All the media coverage of US 1549 and the "Miracle On The Hudson" makes me wonder about my own situation.  Last semester I transferred out of Daniel Webster College, a very known school to the pilot population in the Northeastern US.  I transferred mostly because I didn't like the all-around [lack of] community there, but also because I was not a pilot thanks to a late diagnosis of myoclonic epilepsy brought on by extreme amounts of stress.  A week after I got the acceptance letter and the scholarship details, I had mid-terms, which I had been studying like a madman for almost all the time.  When I had a juvenile seizure, I lost consciousness and fell down the stairs - sending me to the hospital.  After a quick diagnosis (well, a few months later), I was denied a Class 1 medical by FAA.  So basically, I could/can not fly planes unless seizure-free for (I think?) 3 years.

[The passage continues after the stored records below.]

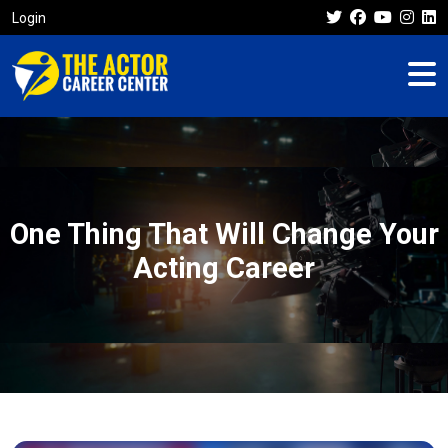
Login
One Thing That Will Change Your
Acting Career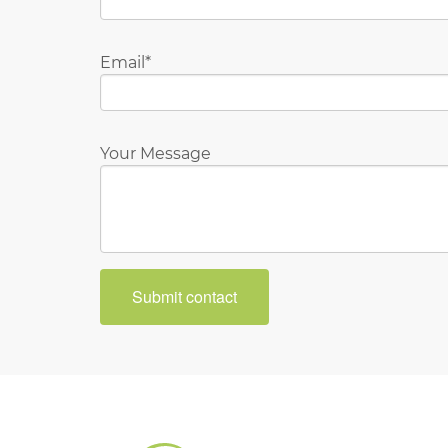
Email
Your Message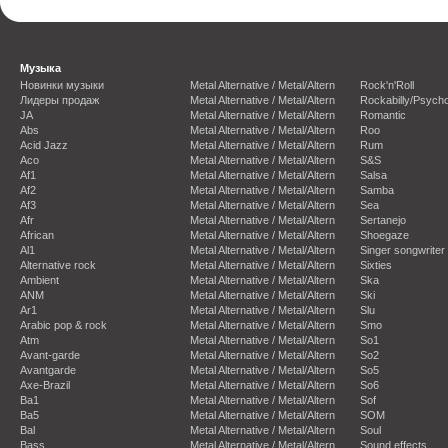
Музыка
Новинки музыки
Metal Alternative / Metal/Altern
Rock'n'Roll
Лидеры продаж
Metal Alternative / Metal/Altern
Rockabilly/Psycho
JA
Metal Alternative / Metal/Altern
Romantic
Abs
Metal Alternative / Metal/Altern
Roo
Acid Jazz
Metal Alternative / Metal/Altern
Rum
Aco
Metal Alternative / Metal/Altern
S&S
Af1
Metal Alternative / Metal/Altern
Salsa
Af2
Metal Alternative / Metal/Altern
Samba
Af3
Metal Alternative / Metal/Altern
Sea
Afr
Metal Alternative / Metal/Altern
Sertanejo
African
Metal Alternative / Metal/Altern
Shoegaze
Al1
Metal Alternative / Metal/Altern
Singer songwriter
Alternative rock
Metal Alternative / Metal/Altern
Sixties
Ambient
Metal Alternative / Metal/Altern
Ska
ANM
Metal Alternative / Metal/Altern
Ski
Ar1
Metal Alternative / Metal/Altern
Slu
Arabic pop & rock
Metal Alternative / Metal/Altern
Smo
Atm
Metal Alternative / Metal/Altern
So1
Avant-garde
Metal Alternative / Metal/Altern
So2
Avantgarde
Metal Alternative / Metal/Altern
So5
Axe-Brazil
Metal Alternative / Metal/Altern
So6
Ba1
Metal Alternative / Metal/Altern
Sof
Ba5
Metal Alternative / Metal/Altern
SOM
Bal
Metal Alternative / Metal/Altern
Soul
Bass
Metal Alternative / Metal/Altern
Sound effects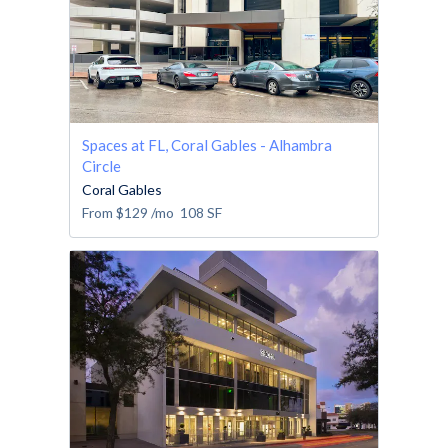
Spaces at FL, Coral Gables - Alhambra
Circle
Coral Gables
From
$129
/mo
108
SF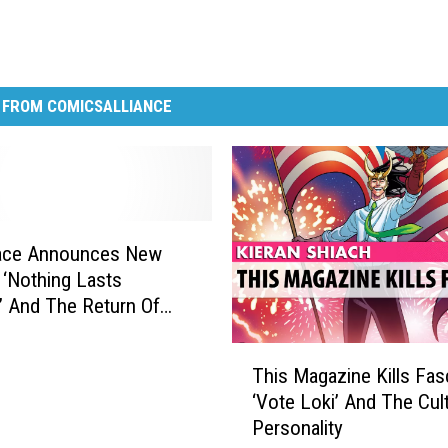
 FROM COMICSALLIANCE
race Announces New
‘Nothing Lasts
’ And The Return Of
bsessed’ [Exclusive]
T
This Magazine Kills Fasc
h
‘Vote Loki’ And The Cul
i
Personality
s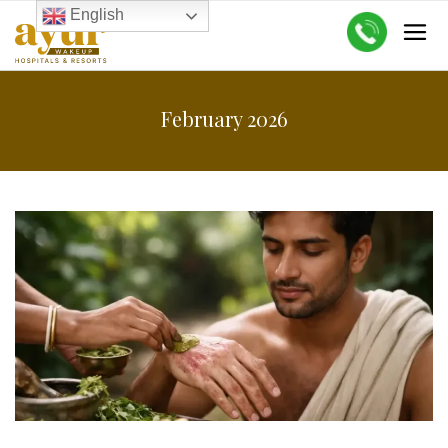
English
February 2026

Enough about me though...It's Year Three.  And the meds are legal!  Unlike some doctors we see on TV..

I still wonder to this day whether or not it would have been better for me to have flown at Webster, fly later in life, or fly at all.  I'm loving my current college, so why leave?  But would you be able to step into another aircraft after being involved in a crash, disaster, RTO, or extreme turbulence like the one that recently grounded NWA 22?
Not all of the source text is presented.